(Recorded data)
——

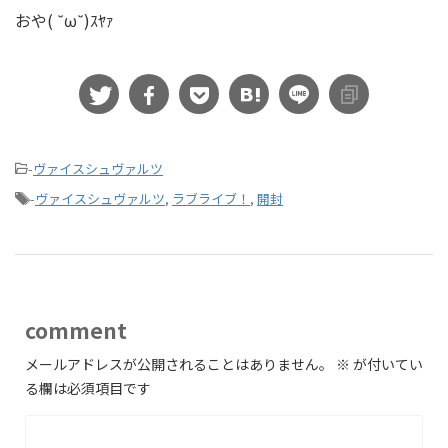
おや( ˘ω˘)ｽﾔｧ
-
ヴァイスシュヴァルツ
-
ヴァイスシュヴァルツ
,
ラブライブ！
,
開封
comment
メールアドレスが公開されることはありません。
※
が付いてい
る欄は必須項目です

——

Activity:
Write the records out in full, word for word; leave every picture behind.

Solution to this exercise:
おや( ˘ω˘)ｽﾔｧ
-
ヴァイスシュヴァルツ
-
ヴァイスシュヴァルツ
,
ラブライブ！
,
開封
comment
メールアドレスが公開されることはありません。
※
が付いてい
る欄は必須項目です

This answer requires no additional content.